Kap-Kolumne: Mandela im Heart Hospital

Journalisten belagern Pretoria. TV-Kamerateams aus aller Welt kampieren vor dem Hospital

(Autor: Detlev Reichel ist der Kap-Kolumnist des Südafrika-Portals. Als Missionskind, Sozialist und einstiger Westberliner Anti-Apartheids-Aktivist berichtet er aus und zu Südafrika.)

Update vom 23.06.2013: Das Präsidialamt Südafrikas informierte am heutigen Abend, dass der Zustand Mandelas „kritisch“ sei.
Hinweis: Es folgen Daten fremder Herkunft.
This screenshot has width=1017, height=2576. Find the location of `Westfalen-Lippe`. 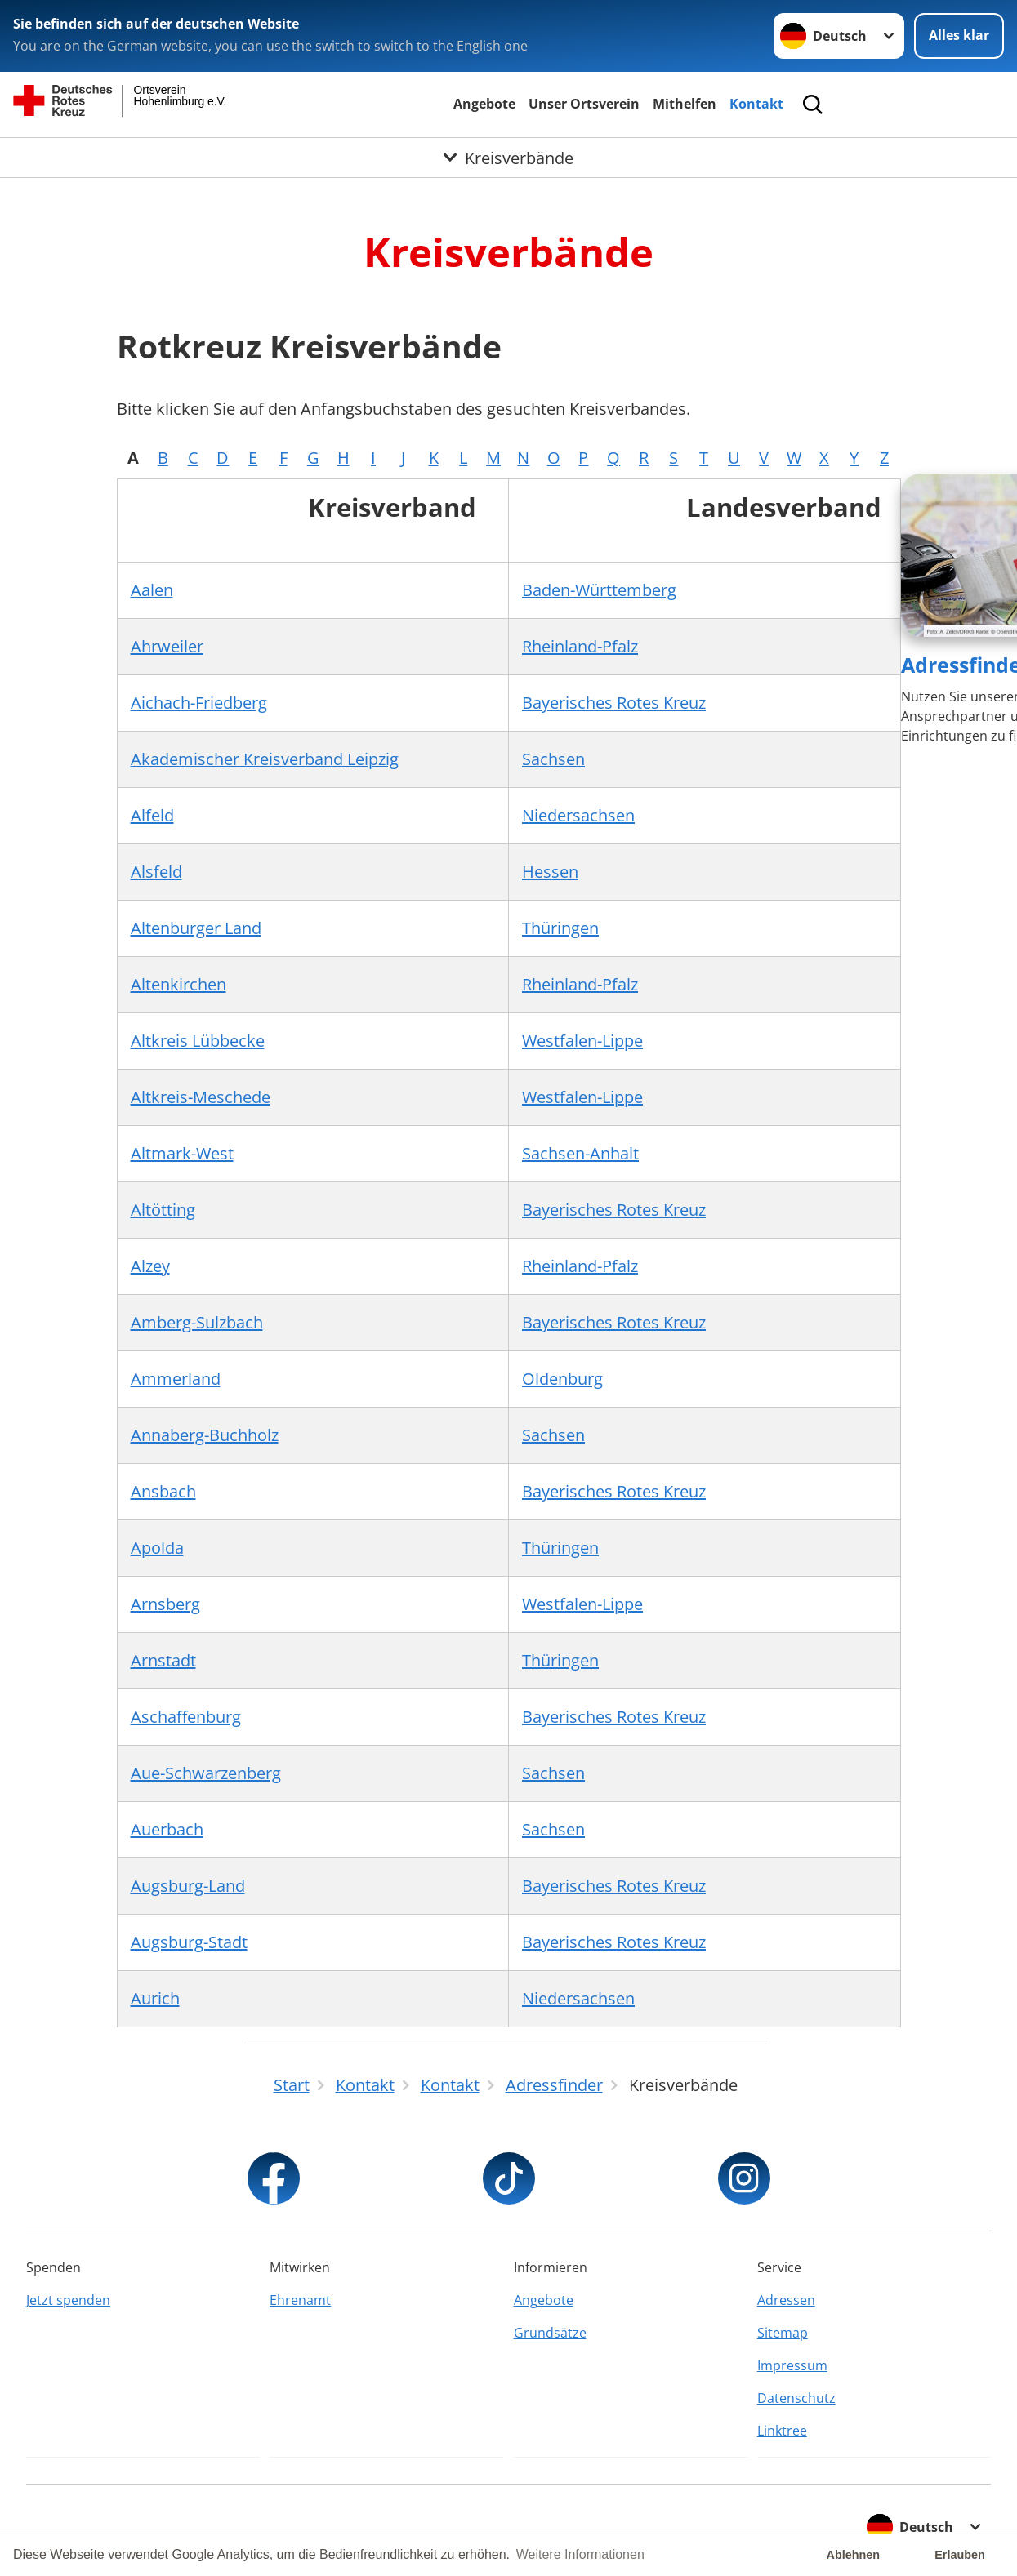 Westfalen-Lippe is located at coordinates (582, 1041).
Sein Gesundheitszustand habe sich in den letzten 24 Stunden erheblich verschlechtert. Präsident Jacob Zuma und ANC-Vizepräsident Cyril Ramaphosa besuchten Mandela im Krankenhaus. Die u.a. Eindrücke stammen vom 17.06.2013.

Vor dem Mediclinic Heart Hospital in Pretoria ist relative Ruhe eingekehrt. Seit dem 8. Juni liegt Nelson Mandela dort mit einer rezidivierenden Lungeninfektion, wie es offiziell heißt.

    © Eindrücke vom Herzkrankenhaus in Pretoria vom 17. Juni 2013.

© Eindrücke vom Herzkrankenhaus in Pretoria vom 17. Juni 2013.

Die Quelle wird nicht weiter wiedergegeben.